State narrows options on crumbling Storrow Drive tunnel
Officials mull three choices
Forget the ramps from the Massachusetts Turnpike to the Back Bay or the traffic lights on Storrow Drive and other ideas offered as remedies for the ailing Storrow Drive tunnel.
As the design process winds down for a new tunnel, the state Department of Conservation and Recreation's plans for the badly needed project have been whittled down to three options: One would fix the existing tunnel, one would do away with the tunnel, and another would build two smaller tunnels on the east and westbound sides while extending the Esplanade to Back Street.
At a meeting last evening, two advisory committees looked at the latest proposals. The state Highway Department, which will build and pay for the project, favors fixing up the existing tunnel, the least expensive and quickest approach.
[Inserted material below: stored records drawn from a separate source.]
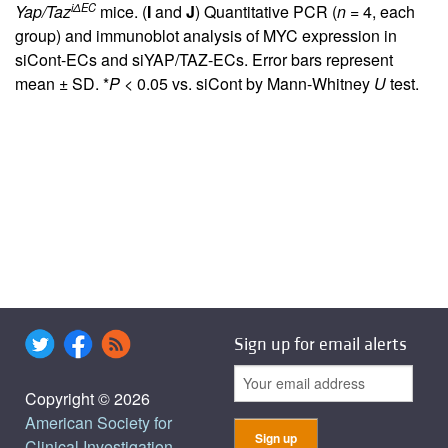
iΔEC
Yap/Taz
mice. (
I
and
J
) Quantitative PCR (
n
= 4, each
group) and immunoblot analysis of MYC expression in
siCont-ECs and siYAP/TAZ-ECs. Error bars represent
mean ± SD. *
P
< 0.05 vs. siCont by Mann-Whitney
U
test.
Sign up for email alerts
Copyright © 2026
American Society for
Clinical Investigation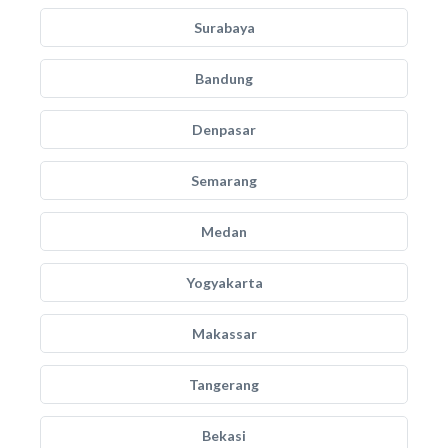
Surabaya
Bandung
Denpasar
Semarang
Medan
Yogyakarta
Makassar
Tangerang
Bekasi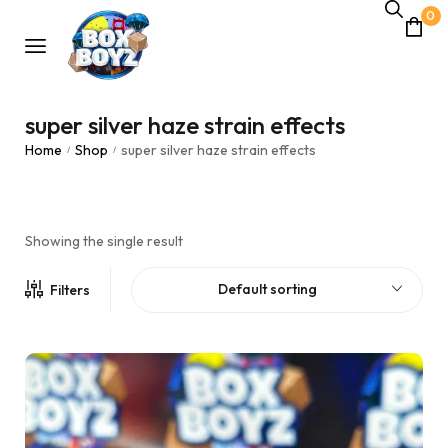
0
super silver haze strain effects
Home
Shop
super silver haze strain effects
/
/
Showing the single result
Default sorting
Filters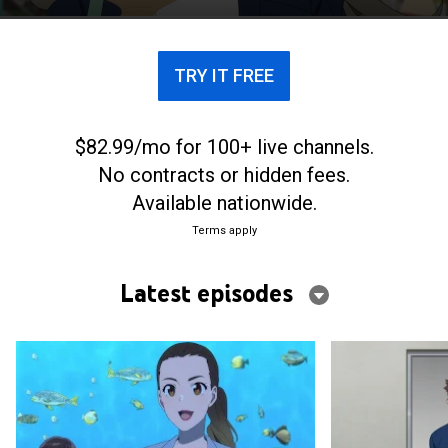
named Fuka Miyazawa.
TRY IT FREE
$82.99/mo for 100+ live channels.
No contracts or hidden fees.
Available nationwide.
Terms apply
Latest episodes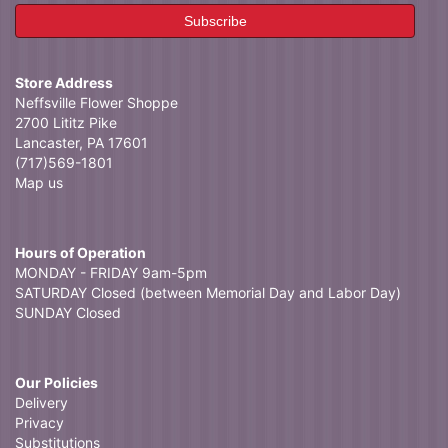
Store Address
Neffsville Flower Shoppe
2700 Lititz Pike
Lancaster, PA 17601
(717)569-1801
Map us
Hours of Operation
MONDAY - FRIDAY 9am-5pm
SATURDAY Closed (between Memorial Day and Labor Day)
SUNDAY Closed
Our Policies
Delivery
Privacy
Substitutions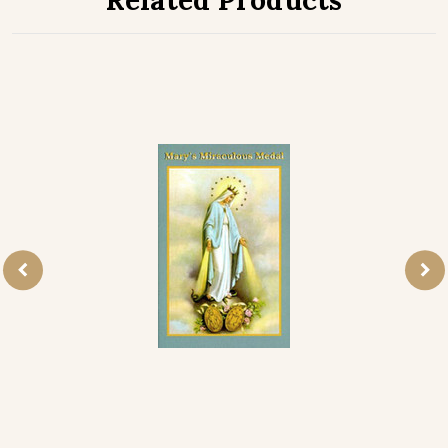
Related Products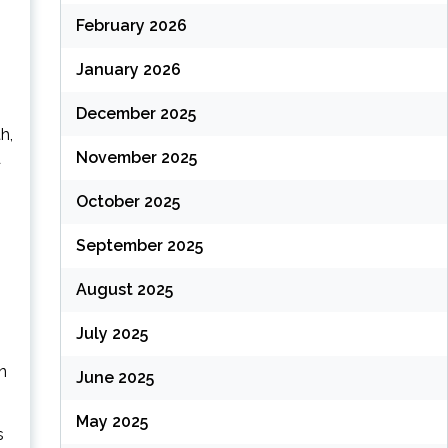
February 2026
January 2026
December 2025
h,
November 2025
d
October 2025
September 2025
August 2025
July 2025
in
June 2025
May 2025
s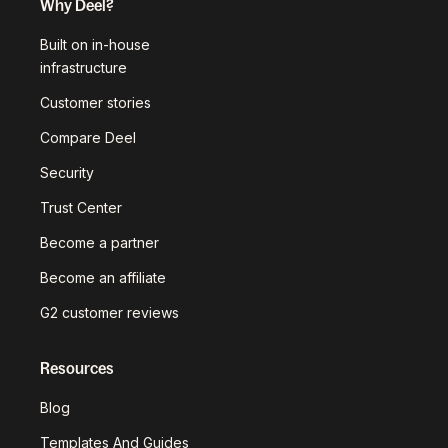
Why Deel?
Built on in-house
infrastructure
Customer stories
Compare Deel
Security
Trust Center
Become a partner
Become an affiliate
G2 customer reviews
Resources
Blog
Templates And Guides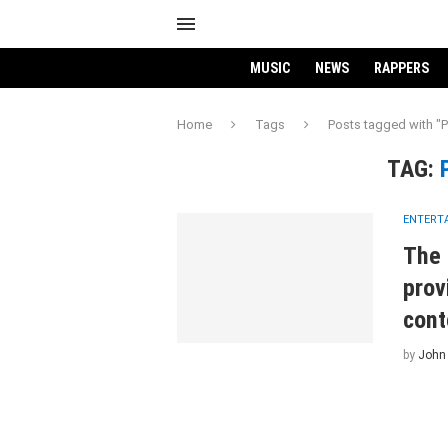
MUSIC
NEWS
RAPPERS
Home
Tags
Posts tagged with "P
TAG:
ENTERT
The 
prov
cont
by
John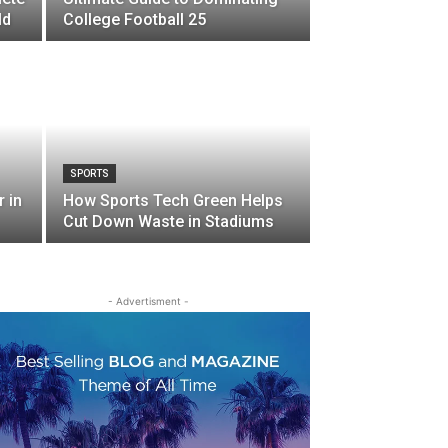
ld
College Football 25
SPORTS
 in
How Sports Tech Green Helps
Cut Down Waste in Stadiums
- Advertisment -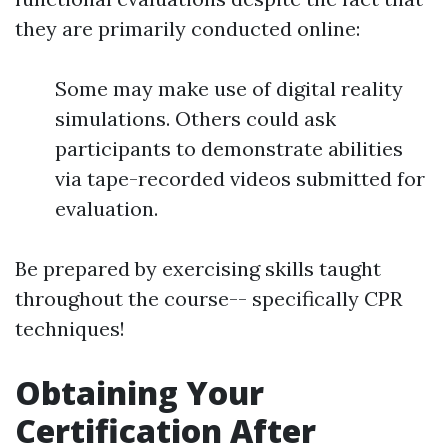
they are primarily conducted online:
Some may make use of digital reality
simulations. Others could ask
participants to demonstrate abilities
via tape-recorded videos submitted for
evaluation.
Be prepared by exercising skills taught
throughout the course-- specifically CPR
techniques!
Obtaining Your
Certification After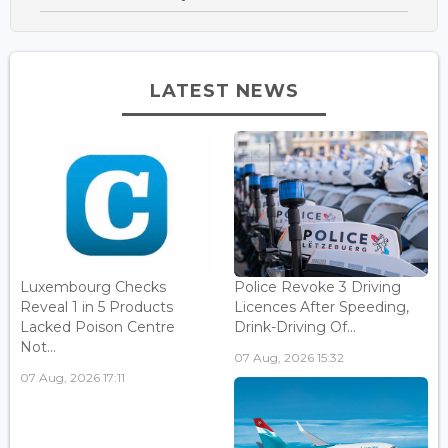
LATEST NEWS
Luxembourg Checks
Police Revoke 3 Driving
Reveal 1 in 5 Products
Licences After Speeding,
Lacked Poison Centre
Drink-Driving Of...
Not...
07 Aug, 2026 15:32
07 Aug, 2026 17:11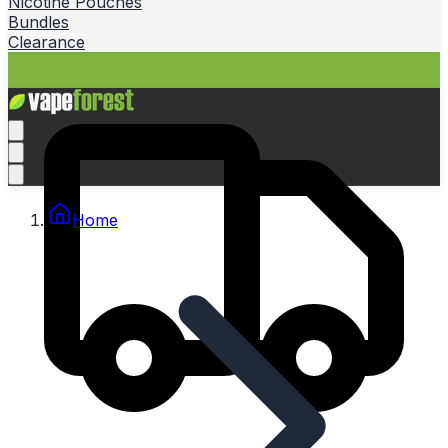
Nicotine Pouches
Bundles
Clearance
Home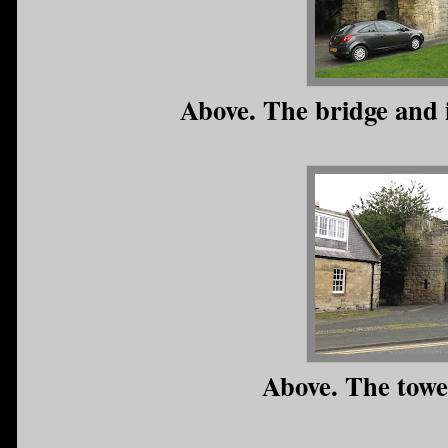
Above. The bridge and i
Above. The towe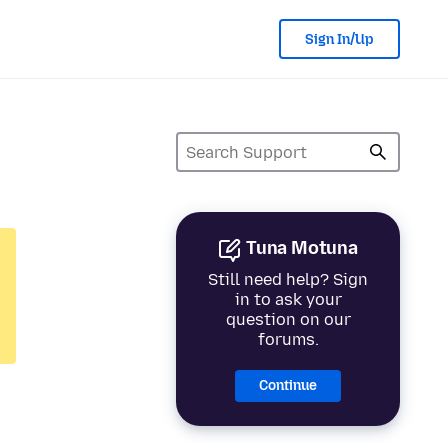
Sign In/Up
Tuna Motuna
Still need help? Sign
in to ask your
question on our
forums.
Continue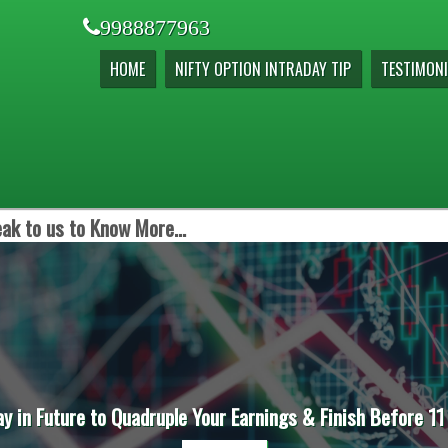
9988877963
HOME
NIFTY OPTION INTRADAY TIP
TESTIMONI
ak to us to Know More...
ay in Future to Quadruple Your Earnings & Finish Before 11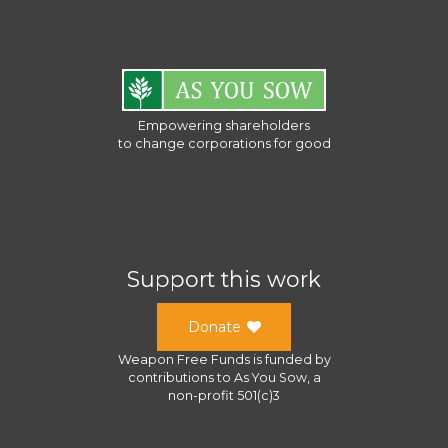
Empowering shareholders
to change corporations for good
Support this work
Donate
Weapon Free Funds
is funded by
contributions to
As You Sow
, a
non-profit 501(c)3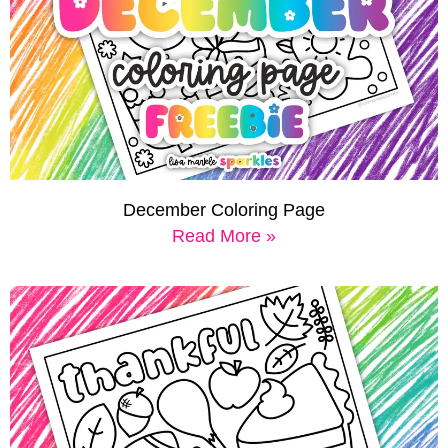
December Coloring Page
Read More »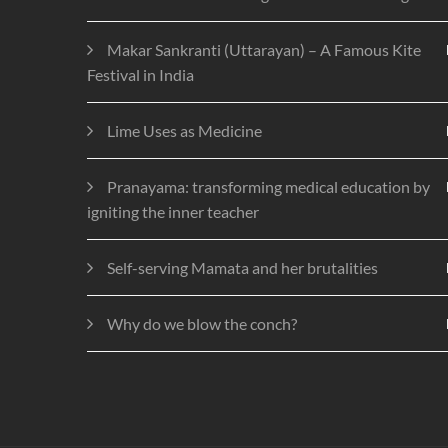
Makar Sankranti (Uttarayan) – A Famous Kite
Festival in India
Lime Uses as Medicine
Pranayama: transforming medical education by
igniting the inner teacher
Self-serving Mamata and her brutalities
Why do we blow the conch?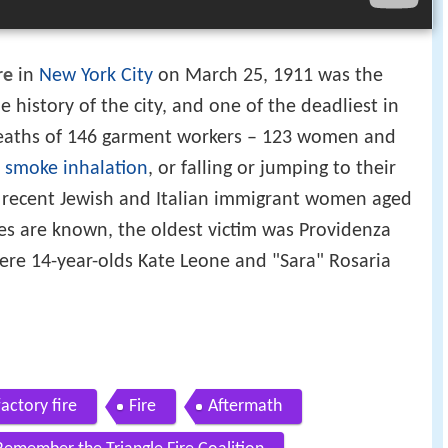
re
in
New York City
on March 25, 1911 was the
e history of the city, and one of the deadliest in
 deaths of 146 garment workers – 123 women and
,
smoke inhalation
, or falling or jumping to their
e recent Jewish and Italian immigrant women aged
ges are known, the oldest victim was Providenza
ere 14-year-olds Kate Leone and "Sara" Rosaria
actory fire
Fire
Aftermath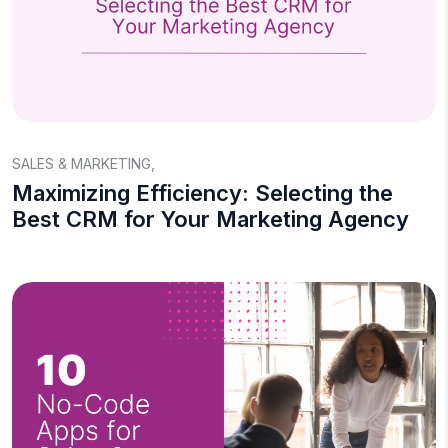
SALES & MARKETING
,
Maximizing Efficiency: Selecting the
Best CRM for Your Marketing Agency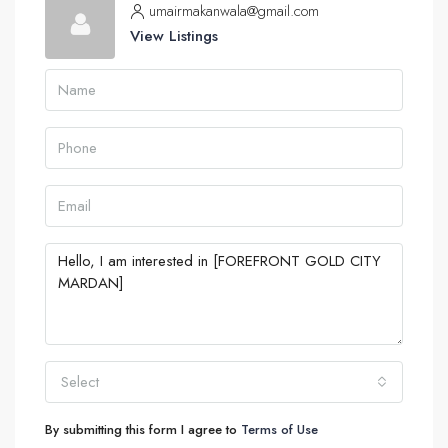
umairmakanwala@gmail.com
View Listings
Select
By submitting this form I agree to
Terms of Use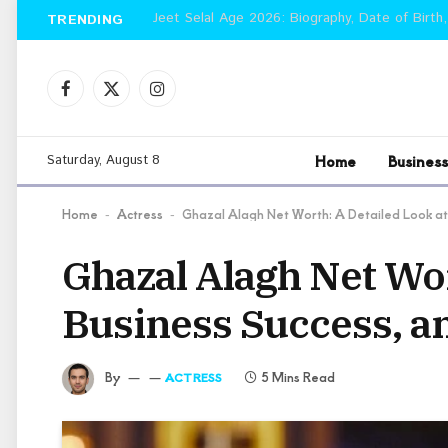
Jeet Selal Age 2026: Biography, Date of Birth,
TRENDING
Facebook
X
Instagram
(Twitter)
Home
Business
Saturday, August 8
Home
Actress
Ghazal Alagh Net Worth: A Detailed Look at
-
-
Ghazal Alagh Net Wor
Business Success, a
By
5 Mins Read
ACTRESS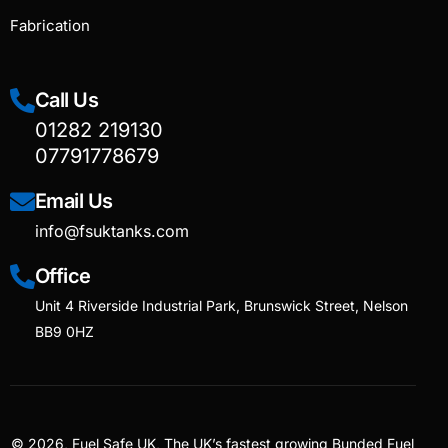
Fabrication
Call Us
01282 219130
07791778679
Email Us
info@fsuktanks.com
Office
Unit 4 Riverside Industrial Park, Brunswick Street, Nelson
BB9 0HZ
© 2026, Fuel Safe UK, The UK’s fastest growing Bunded Fuel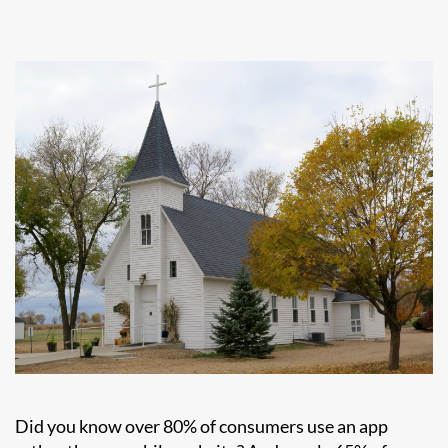
Did you know over 80% of consumers use an app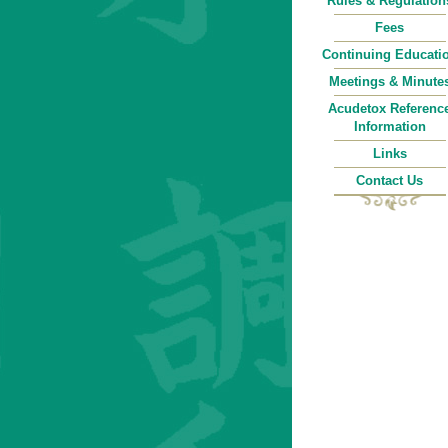
Rules & Regulation
Fees
Continuing Educati
Meetings & Minute
Acudetox Referenc
Information
Links
Contact Us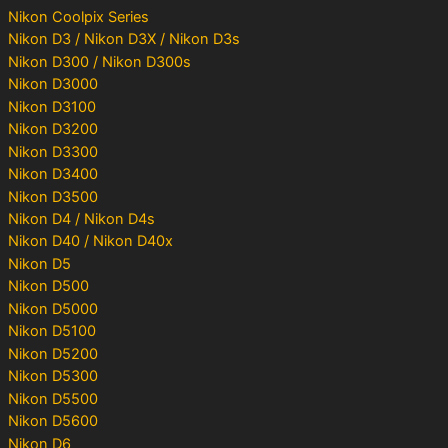
Nikon Coolpix Series
Nikon D3 / Nikon D3X / Nikon D3s
Nikon D300 / Nikon D300s
Nikon D3000
Nikon D3100
Nikon D3200
Nikon D3300
Nikon D3400
Nikon D3500
Nikon D4 / Nikon D4s
Nikon D40 / Nikon D40x
Nikon D5
Nikon D500
Nikon D5000
Nikon D5100
Nikon D5200
Nikon D5300
Nikon D5500
Nikon D5600
Nikon D6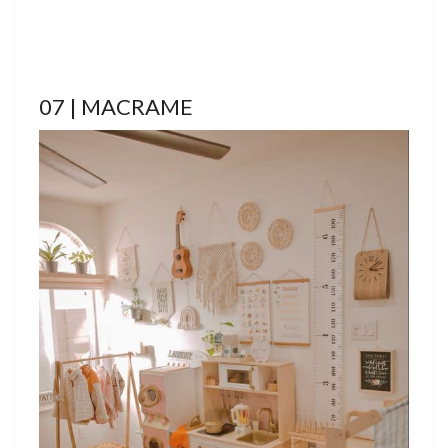
07 | MACRAME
It would cost $52 million and take a little over two years to finish.
Work on the reconstruction isn't expected to begin until 2010.
"MassHighway is recommending that we rehabilitate the existing tunnel, as it would cause the least amount of disruption in Boston and Cambridge along the Charles River," spokesman John Lamontagne said in a statement.
Despite pressures from local environmental and neighborhood groups to turn Storrow Drive back into a parkway, and from Back Bay neighborhood groups opposed to increased traffic on local streets, the state says it can afford to do only so much with the Storrow Tunnel because it has the $200 million reconstruction of the Longfellow Bridge and the rebuilding of the BU Bridge still to come.
But members of the advisory committees say rebuilding the current tunnel is a short-term approach that would last an estimated 40 years, compared to 70 years for new construction.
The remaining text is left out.